## Records to process
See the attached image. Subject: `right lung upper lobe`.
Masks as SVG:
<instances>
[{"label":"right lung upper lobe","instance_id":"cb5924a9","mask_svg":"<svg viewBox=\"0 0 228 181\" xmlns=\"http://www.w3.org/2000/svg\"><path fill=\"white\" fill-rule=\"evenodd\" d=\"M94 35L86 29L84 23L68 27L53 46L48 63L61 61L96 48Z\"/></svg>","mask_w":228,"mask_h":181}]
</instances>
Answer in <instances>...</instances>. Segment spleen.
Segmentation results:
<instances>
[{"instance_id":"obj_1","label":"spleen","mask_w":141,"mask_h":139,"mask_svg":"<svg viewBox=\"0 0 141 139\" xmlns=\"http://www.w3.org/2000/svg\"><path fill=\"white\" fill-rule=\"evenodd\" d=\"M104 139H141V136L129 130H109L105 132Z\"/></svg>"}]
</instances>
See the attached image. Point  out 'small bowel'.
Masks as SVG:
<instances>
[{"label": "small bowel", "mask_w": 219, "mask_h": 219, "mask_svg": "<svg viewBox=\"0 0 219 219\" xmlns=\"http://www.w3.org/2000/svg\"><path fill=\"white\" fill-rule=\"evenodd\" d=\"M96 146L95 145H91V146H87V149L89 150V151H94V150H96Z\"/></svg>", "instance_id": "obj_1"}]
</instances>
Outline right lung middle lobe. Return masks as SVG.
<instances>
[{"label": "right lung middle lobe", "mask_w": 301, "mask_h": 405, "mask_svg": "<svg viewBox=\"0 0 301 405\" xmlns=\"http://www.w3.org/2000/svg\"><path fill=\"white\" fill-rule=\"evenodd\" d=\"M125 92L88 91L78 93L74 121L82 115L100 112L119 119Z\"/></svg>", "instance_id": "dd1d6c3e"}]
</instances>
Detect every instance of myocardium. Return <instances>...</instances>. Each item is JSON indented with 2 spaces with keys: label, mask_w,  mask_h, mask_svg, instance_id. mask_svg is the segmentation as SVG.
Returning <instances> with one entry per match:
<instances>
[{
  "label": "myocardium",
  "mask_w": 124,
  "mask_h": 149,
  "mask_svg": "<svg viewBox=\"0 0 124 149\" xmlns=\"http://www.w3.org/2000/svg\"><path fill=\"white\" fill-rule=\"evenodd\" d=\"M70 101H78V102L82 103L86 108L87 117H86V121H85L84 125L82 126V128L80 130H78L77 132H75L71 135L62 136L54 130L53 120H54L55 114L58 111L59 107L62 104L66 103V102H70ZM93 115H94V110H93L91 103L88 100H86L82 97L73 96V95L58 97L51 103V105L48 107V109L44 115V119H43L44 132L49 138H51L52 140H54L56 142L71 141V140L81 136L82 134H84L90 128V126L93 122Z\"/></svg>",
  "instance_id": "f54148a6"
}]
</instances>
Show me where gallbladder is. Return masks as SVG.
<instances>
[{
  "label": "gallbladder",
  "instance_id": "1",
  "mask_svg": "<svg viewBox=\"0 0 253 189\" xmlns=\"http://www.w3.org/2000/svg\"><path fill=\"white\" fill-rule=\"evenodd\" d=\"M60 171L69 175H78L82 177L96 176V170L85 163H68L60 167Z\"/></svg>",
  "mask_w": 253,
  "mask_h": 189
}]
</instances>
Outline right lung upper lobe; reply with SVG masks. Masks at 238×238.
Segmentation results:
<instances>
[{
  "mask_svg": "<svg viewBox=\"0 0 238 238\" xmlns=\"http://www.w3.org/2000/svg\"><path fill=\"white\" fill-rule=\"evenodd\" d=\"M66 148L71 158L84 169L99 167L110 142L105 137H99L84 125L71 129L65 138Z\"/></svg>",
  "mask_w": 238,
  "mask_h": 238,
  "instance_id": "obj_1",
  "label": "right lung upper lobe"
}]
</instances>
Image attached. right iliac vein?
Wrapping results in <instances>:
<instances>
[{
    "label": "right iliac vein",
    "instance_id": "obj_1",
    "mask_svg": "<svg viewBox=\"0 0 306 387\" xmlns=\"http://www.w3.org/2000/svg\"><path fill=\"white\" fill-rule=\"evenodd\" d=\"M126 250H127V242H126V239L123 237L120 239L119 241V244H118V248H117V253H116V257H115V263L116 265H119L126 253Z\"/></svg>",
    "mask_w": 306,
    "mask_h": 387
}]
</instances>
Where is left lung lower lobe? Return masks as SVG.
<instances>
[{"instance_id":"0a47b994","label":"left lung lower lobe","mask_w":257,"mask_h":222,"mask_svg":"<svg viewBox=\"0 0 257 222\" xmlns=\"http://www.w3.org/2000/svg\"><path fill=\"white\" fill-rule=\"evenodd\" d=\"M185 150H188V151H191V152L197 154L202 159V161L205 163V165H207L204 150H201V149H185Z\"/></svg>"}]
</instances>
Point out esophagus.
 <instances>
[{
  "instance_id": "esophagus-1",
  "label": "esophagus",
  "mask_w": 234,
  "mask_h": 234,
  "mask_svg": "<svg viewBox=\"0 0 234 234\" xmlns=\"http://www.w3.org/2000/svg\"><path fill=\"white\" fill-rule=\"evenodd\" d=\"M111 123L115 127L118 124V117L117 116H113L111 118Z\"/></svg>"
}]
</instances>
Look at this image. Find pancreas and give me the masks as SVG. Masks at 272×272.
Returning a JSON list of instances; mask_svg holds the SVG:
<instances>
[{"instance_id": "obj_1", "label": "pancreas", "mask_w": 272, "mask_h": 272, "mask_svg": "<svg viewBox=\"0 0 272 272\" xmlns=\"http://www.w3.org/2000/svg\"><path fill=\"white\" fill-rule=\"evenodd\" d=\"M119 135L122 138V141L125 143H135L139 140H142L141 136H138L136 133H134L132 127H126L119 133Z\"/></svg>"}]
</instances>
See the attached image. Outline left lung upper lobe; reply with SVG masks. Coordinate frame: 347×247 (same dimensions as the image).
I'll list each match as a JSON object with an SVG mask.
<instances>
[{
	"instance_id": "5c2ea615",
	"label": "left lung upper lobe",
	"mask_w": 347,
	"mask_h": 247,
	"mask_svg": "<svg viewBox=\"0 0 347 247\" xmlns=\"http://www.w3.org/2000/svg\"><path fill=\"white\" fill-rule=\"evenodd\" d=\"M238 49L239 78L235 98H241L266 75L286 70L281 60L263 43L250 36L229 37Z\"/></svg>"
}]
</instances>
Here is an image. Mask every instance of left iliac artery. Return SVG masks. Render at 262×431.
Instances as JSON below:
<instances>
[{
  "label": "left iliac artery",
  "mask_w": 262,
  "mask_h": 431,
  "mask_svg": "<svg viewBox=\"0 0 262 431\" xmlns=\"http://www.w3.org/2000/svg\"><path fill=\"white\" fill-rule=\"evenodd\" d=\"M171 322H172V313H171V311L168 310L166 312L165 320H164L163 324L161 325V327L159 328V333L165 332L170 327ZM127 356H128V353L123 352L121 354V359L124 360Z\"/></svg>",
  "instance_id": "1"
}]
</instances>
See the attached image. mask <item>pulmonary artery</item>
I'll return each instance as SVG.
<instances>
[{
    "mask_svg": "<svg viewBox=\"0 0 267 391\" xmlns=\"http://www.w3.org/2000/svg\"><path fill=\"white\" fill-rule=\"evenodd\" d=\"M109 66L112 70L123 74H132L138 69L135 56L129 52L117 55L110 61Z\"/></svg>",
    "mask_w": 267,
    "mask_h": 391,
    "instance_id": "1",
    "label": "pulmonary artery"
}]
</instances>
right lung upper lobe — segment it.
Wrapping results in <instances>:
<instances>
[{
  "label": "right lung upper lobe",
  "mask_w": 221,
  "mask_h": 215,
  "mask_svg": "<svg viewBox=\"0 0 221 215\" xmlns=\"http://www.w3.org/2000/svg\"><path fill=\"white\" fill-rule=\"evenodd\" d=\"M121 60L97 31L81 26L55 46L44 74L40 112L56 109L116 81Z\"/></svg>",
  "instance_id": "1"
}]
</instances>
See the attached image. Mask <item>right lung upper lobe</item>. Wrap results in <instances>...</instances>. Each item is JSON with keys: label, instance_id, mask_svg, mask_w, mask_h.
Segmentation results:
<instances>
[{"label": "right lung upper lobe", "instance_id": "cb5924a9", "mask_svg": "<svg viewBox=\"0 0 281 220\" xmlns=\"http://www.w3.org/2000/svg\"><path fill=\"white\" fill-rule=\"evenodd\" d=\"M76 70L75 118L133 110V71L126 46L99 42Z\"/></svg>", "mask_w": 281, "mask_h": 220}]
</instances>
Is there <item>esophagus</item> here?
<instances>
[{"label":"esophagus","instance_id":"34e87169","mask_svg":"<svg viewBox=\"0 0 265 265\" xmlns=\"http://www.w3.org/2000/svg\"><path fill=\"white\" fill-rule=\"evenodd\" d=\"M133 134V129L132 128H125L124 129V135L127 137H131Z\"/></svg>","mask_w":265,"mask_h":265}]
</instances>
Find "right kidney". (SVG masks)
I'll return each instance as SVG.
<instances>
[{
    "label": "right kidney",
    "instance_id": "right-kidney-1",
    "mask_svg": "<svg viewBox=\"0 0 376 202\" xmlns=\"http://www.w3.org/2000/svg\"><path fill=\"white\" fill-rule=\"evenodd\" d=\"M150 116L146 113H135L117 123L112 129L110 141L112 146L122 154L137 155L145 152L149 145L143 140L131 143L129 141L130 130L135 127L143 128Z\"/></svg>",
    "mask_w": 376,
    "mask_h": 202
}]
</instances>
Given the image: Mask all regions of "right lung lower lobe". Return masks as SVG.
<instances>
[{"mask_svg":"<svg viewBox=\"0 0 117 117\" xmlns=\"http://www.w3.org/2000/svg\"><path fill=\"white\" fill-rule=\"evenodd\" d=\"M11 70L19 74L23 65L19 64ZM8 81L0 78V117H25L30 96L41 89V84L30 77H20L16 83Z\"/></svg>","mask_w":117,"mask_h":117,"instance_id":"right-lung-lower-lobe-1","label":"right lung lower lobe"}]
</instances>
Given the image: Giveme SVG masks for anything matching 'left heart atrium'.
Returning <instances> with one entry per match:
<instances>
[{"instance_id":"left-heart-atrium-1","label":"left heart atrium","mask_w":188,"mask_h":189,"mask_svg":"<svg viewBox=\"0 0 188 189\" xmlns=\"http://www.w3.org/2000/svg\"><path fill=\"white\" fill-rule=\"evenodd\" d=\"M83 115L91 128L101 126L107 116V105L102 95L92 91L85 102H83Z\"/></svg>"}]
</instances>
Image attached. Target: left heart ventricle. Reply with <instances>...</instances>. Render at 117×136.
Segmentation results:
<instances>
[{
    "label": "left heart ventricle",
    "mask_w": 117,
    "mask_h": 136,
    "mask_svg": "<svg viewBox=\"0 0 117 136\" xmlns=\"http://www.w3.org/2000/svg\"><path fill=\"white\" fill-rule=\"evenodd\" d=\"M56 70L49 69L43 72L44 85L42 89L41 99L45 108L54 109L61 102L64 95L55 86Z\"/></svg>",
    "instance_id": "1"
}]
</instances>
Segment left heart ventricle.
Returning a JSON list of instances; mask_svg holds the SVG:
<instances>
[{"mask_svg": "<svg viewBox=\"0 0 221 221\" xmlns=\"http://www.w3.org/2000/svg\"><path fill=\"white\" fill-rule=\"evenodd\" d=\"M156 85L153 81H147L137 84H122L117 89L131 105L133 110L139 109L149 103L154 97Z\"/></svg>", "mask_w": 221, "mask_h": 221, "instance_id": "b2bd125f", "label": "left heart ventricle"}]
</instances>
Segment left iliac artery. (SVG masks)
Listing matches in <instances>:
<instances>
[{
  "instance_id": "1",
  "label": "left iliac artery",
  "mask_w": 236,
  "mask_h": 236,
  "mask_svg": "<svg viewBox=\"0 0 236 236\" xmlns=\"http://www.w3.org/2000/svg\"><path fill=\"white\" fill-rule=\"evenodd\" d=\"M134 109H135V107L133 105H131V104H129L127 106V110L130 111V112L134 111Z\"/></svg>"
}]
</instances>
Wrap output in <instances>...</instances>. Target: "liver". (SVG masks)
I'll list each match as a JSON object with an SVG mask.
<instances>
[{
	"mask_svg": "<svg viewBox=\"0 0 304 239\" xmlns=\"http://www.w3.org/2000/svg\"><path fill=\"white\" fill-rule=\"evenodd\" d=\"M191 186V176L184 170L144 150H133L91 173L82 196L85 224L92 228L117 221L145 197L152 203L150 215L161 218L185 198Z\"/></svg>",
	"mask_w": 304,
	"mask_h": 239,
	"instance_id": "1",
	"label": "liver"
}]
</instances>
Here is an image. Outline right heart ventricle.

## Description of the task
Each line from the one with "Wrap output in" through the end of the entries above must be set down exactly, both end lines included, and no other line may appear.

## Written reply
Wrap output in <instances>...</instances>. Target: "liver". (SVG masks)
I'll list each match as a JSON object with an SVG mask.
<instances>
[{
	"mask_svg": "<svg viewBox=\"0 0 304 239\" xmlns=\"http://www.w3.org/2000/svg\"><path fill=\"white\" fill-rule=\"evenodd\" d=\"M191 186V176L184 170L144 150H133L91 173L82 196L85 224L92 228L117 221L145 197L152 203L150 215L161 218L185 198Z\"/></svg>",
	"mask_w": 304,
	"mask_h": 239,
	"instance_id": "1",
	"label": "liver"
}]
</instances>
Here is an image. Outline right heart ventricle.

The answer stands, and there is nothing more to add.